Down rue Saint-André-des-Arts to Starbucks for beans. An unhappy French girl at the counter. I see why when her male colleague orders her around, micromanaging her.
We switch him over from English to French, and chat with the girl. By the time we leave, she’s cheerful.
At our favorite Alice in Wonderland bookstore, I buy The Cultural Lives of Whales and Dolphins, and Edith Wharton’s Ethan Frome, a novel that helped me get accepted early to college, when I wrote an essay about A Book I Hated.
I wonder why at age 17 I hated it so. Will re-reading it bring back the time, for a fictional story I’m writing?
At home les chatons greet us, with vomit on the rug and purrs. Lift it off, soak it with bubbly water. Move our two couches close together facing each other to create a square enclosure and, voila! le cratère de l’amour.
We lie together (no, not “lay,” you writers who keep posting variations of “I was laying on the bed”) against pillows, reading. Ethan Frome: the first chapter is clotted prose. Then the characters of Ethan, Zeena and Mattie in a small village in western Massachusetts envelop me with their tragic tale.
It is grim. Hopeless. And rather unimaginative. Sometimes the dialogue between Ethan and Mattie seems melodramatic. I wonder how much experience of love Edith Wharton had. “Oh Mattie.” “Oh, oh, Ethan.” “Oh, oh, oh, Mattie.” “Oh, oh, oh, oh, Ethan.”
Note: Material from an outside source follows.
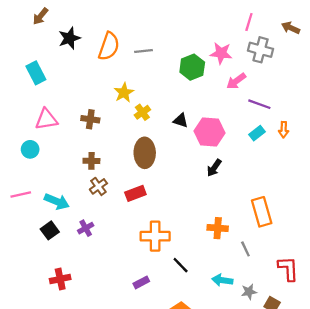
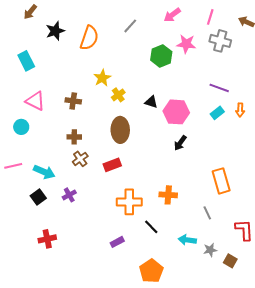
gray line: (144, 51) -> (130, 26), moved, turned -42
pink arrow: (236, 81) -> (172, 15), moved
pink triangle: (46, 119) -> (35, 101), turned 35
orange cross: (218, 228) -> (168, 195), moved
And then they try to kill themselves.
Surely even these stunted lives have a few moments of joy besides the first blush of falling in love. But man, can she write about weather.
In an essay at the back of the book, Lorna Sage writes, “Edith Wharton got to know the kind of dead-alive New England hamlets she is describing by taking excursions in her chauffeur-driven motor car.… One should dwell a little on this image of Wharton touring the territory of her tragedy – a woman of enormous energy, wealth and creative curiosity finding her subject in the ‘insanity, incest and slow mental and moral starvation’ of the near-extinct inhabitants she observed on her travels. The contrast between Wharton and her subject could not be more striking.”
She wrote this novella in French while living in Paris, then with ease, a second time, in English. That might explain that first congested chapter.
In A Backward Glance, Wharton wrote, “From the first I know exactly what is going to happen to every one of them; their fate is settled beyond rescue, and I have but to watch and record.” Control freak much? Don’t her characters ever surprise her?
Les chatons nestle against us, Pollux on Richard’s head, giving him a tongue shampoo, Castor burrowed close to my feet. Hyper-active Pollux has been taking a natural tranquillizer given him by our vet, and it’s making him mellow enough to lay lie down with us, calmly at times.
Later, I check e-mail and find on Poem-a-Day a poem by our friend and mentor, David St. John. https://www.poets.org/poetsorg/poem/alexandr-blok Yes, there it is: the ecstatic sensibility I’ve always loved in his poems. The passion for subtle intellect and sensual beauty that Paris embodies. It’s why we love his poems, and him. And why we love this city.